Dans un courrier datant du 17 août dernier, le Coordinateur général des affaires présidentielles, Noureddin Bongo Valentin, a instruit le Ministre de l’Economie, Jean Marie Ogandaga d’ouvrir urgemment des négociations avec les responsables de la FECOREFI.

Sylvain Ombinda Talewa III, porte parole des grévistes a affirmé à diverses occasions que le membre du gouvernement ne s’est jamais exécuté.

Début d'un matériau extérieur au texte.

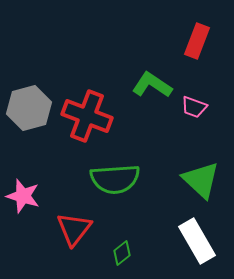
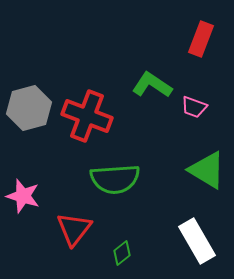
red rectangle: moved 4 px right, 2 px up
green triangle: moved 6 px right, 10 px up; rotated 12 degrees counterclockwise
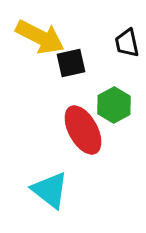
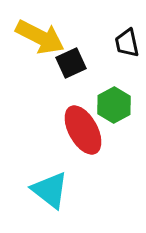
black square: rotated 12 degrees counterclockwise
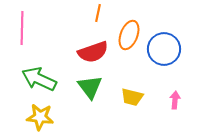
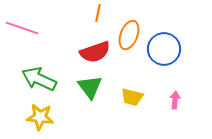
pink line: rotated 72 degrees counterclockwise
red semicircle: moved 2 px right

« Les négociations sont ouvertes. On ne doit pas s’asseoir tous les jours sur une table de négociations », avait démenti une source proche du ministre Ogandaga contactée par la rédaction de Gabonactu.com.

« Soucieux de maintenir le dialogue avec les partenaires sociaux, le Président de la République a instruit le Premier Ministre de prendre toutes les dispositions nécessaires pour ramener la sérénité au sein des régies financières et de travailler à l’amélioration des conditions de travail des compatriotes », a martelé un communiqué de la présidence gabonaise publié mercredi dernier.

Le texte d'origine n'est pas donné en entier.